Repsol é a primeira grande petrolífera a vender obrigações verdes

  • ECO
  • 22 Maio 2017

Petrolífera espanhola será a primeira grande companhia do setor a vender obrigações verdes mas a operação está longe de convencer o mercado de que se trata de um financiamento amigo do ambiente.

A Repsol está prestes a concluir um financiamento de 500 milhões de euros em obrigações verdes a cinco anos. Será a primeira grande petrolífera mundial a emitir dívida amiga do ambiente, mas o mercado não está totalmente convencido.

A petrolífera espanhola vai usar este financiamento para cortar nas emissões de gases do efeito de estufa e tornar os seus edifícios energeticamente mais eficientes e sustentáveis.

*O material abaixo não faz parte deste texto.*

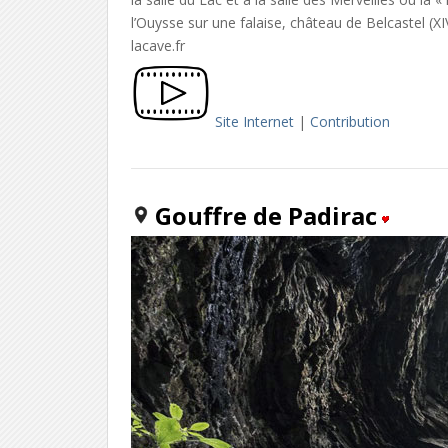
l’Ouysse sur une falaise, château de Belcastel (XIV
lacave.fr
Site Internet
|
Contribution
Gouffre de Padirac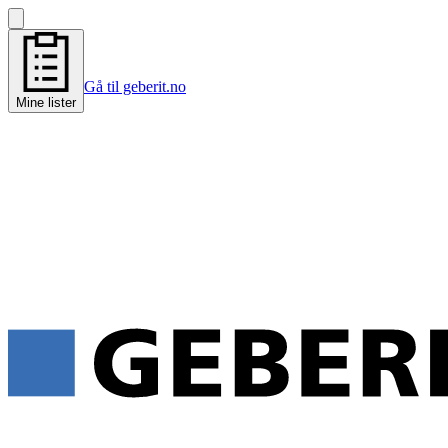
Gå til geberit.no
Mine lister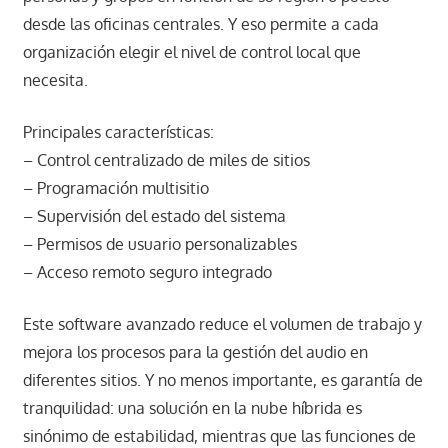
desde las oficinas centrales. Y eso permite a cada
organización elegir el nivel de control local que
necesita.
Principales características:
– Control centralizado de miles de sitios
– Programación multisitio
– Supervisión del estado del sistema
– Permisos de usuario personalizables
– Acceso remoto seguro integrado
Este software avanzado reduce el volumen de trabajo y
mejora los procesos para la gestión del audio en
diferentes sitios. Y no menos importante, es garantía de
tranquilidad: una solución en la nube híbrida es
sinónimo de estabilidad, mientras que las funciones de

Mas “isto é fundamentalmente dúbio”, referiu Sean Kidney, fundador da Climate Bonds Initiative, uma organização que ajuda a desenhar os standards do que é uma obrigação verde. “Neste momento, é pouco provável a inclusão na nossa lista de obrigações verdes e nos nossos índices de obrigações verdes”, acrescentou o responsável à Bloomberg.

O mercado de obrigações verdes tem pouco mais do que uma década. No último ano, foram levantados 95 mil milhões de dólares neste tipo de financiamento para projetos que protejam o meio ambiente. Este montante deverá subir para os 123 mil milhões este ano.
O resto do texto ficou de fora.